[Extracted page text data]
* * * * * * * * *
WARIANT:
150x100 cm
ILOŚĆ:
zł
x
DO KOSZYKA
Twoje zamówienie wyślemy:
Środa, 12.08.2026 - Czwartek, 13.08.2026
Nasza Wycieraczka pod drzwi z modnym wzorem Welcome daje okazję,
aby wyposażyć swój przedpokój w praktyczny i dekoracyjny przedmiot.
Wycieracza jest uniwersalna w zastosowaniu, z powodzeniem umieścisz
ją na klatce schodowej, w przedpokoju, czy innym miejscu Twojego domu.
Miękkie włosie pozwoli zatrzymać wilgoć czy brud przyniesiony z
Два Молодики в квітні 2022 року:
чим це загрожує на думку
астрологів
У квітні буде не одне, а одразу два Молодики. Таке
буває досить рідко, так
* * * * * * * * *
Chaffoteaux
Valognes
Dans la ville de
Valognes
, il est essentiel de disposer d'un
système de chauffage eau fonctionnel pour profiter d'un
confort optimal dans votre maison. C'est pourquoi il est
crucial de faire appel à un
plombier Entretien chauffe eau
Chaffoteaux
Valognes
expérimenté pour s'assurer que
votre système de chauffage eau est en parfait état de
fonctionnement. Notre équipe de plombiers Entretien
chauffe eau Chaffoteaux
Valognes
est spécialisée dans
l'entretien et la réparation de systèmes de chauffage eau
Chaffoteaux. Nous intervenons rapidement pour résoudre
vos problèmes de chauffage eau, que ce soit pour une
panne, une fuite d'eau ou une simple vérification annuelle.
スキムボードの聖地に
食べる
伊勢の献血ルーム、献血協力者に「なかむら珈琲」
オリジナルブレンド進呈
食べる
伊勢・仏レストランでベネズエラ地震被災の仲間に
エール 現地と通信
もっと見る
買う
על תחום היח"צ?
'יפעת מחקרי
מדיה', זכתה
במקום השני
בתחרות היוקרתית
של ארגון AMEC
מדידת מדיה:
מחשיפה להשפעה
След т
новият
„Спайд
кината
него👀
* * * * * * * * *
• [Problem statement]
Say how many lines of the records include the string "Молодики"; the number alone is enough.

• [Answer below]
2